The visual outcome with aggressive laser treatment was reasonable with 69% of eyes achieving a visual acuity of 6/12 or better. However, 37.5% of eyes had lost at least three lines of vision despite treatment. In the subgroup with poor visual outcome, the delay in initiation of PRP was a possible factor responsible for this poor outcome.

Laser photocoagulation remains the mainstay of treatment in this condition with reasonable outcomes.17, 18 Patient Nos. 2 and 5 developed PPDR during pregnancy and both patients required extensive vitreo-retinal surgery with three out of the four eyes ending up totally blind. In addition, Patient No. 4 developed proliferative changes during pregnancy requiring vitreo-retinal surgery. This would suggest that laser photocoagulation applied at the proliferative stage may be too late. In the absence of any other effective treatment modality and the potential serious consequences, we recommend that laser photocoagulation be considered at the severe preproliferative stage and it may be unwise to wait for the development of even early proliferative changes.

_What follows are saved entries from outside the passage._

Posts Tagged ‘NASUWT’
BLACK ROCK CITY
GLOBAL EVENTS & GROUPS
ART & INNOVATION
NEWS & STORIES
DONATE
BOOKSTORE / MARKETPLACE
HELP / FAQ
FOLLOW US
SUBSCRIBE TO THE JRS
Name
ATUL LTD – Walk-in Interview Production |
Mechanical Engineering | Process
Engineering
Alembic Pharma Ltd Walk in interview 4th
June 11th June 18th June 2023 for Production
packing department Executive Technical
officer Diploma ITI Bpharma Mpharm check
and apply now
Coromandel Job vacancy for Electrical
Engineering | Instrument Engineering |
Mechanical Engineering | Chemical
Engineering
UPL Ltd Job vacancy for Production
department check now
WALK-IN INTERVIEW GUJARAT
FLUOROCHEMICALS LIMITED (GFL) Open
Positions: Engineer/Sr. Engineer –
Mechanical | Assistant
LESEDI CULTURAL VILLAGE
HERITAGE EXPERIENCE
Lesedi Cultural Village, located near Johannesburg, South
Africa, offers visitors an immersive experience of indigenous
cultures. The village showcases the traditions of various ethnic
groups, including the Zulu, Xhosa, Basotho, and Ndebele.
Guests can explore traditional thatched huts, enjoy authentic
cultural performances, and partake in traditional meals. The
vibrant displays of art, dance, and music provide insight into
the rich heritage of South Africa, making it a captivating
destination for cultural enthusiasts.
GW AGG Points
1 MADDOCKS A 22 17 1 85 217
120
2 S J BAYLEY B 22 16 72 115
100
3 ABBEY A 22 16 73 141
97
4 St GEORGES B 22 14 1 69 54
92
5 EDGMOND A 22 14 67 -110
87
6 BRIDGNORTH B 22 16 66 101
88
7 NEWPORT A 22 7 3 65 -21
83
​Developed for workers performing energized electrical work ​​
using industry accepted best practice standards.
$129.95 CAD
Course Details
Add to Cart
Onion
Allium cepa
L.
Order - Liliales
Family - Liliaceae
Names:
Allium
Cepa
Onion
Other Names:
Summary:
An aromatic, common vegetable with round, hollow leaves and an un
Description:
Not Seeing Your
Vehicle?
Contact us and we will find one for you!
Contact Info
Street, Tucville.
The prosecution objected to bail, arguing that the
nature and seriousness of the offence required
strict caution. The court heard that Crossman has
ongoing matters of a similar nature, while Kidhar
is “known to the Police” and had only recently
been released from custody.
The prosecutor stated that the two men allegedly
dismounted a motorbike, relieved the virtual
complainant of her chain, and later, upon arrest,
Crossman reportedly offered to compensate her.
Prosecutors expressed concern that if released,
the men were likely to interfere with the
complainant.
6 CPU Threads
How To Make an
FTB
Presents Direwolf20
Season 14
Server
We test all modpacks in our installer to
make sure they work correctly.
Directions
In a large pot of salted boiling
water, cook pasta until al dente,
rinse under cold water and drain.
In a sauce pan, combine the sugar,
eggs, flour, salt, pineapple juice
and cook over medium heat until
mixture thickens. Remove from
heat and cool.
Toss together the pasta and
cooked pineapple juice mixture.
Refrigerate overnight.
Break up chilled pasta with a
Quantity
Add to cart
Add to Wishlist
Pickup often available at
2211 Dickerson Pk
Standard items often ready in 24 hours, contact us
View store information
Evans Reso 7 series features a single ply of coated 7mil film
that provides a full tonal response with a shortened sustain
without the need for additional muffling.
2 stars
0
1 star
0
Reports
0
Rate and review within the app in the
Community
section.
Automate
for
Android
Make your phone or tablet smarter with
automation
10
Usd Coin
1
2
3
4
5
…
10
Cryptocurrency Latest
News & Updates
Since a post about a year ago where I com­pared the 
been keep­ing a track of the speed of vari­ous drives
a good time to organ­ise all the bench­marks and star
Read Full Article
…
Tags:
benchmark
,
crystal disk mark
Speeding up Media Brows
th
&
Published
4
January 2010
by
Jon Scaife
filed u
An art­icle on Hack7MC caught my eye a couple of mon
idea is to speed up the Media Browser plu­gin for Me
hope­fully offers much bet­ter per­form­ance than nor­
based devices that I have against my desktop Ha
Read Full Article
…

In addition, in view of the uncertainty of the rate of regression postpartum, close follow-up is recommended after delivery.

There are several limitations in the present study, notably the weakness of an uncontrolled retrospective study and the small sample size. Only eight patients out of 540 developed sight-threatening diabetic retinopathy, thus confirming the rarity of this condition.

Some measures can be taken to try and prevent the development of sight-threatening diabetic retinopathy in pregnancy. Treatment of PDR with laser photocoagulation may lessen the progression during pregnancy. It is also important that diabetic women who may become pregnant establish good glucose control before conception.12 The value of prepregnancy counselling regarding the potential risks and consequences to vision should not be overlooked and greater patient education would be beneficial.

In summary, sight-threatening diabetic retinopathy associated with pregnancy is rare, but it can have dire consequences for mothers and their children. Therefore, we recommend that pregnant patients who exhibit progression of diabetic retinopathy to severe preproliferative changes be considered for laser photocoagulation and it may be unwise to wait for the emergence of proliferative changes, as the consequences of withholding treatment in this subgroup of patients can be devastating. The reason for recommending treatment at the severe preproliferative stage is that follow-up of such patients in the late stages of the pregnancy can be difficult especially if there are coexisting problems with their pregnancy like pre-eclampsia, and even one missed clinic attendance could be critical in such patients. In addition, PDR may not regress in the postpartum period and close follow-up should be extended in the postpartum period in this subgroup of patients until retinopathy is stabilised. In the subgroup of patients requiring surgery, the presence of combined rhegmatogenous and TRD and NG were associated with the worst outcome.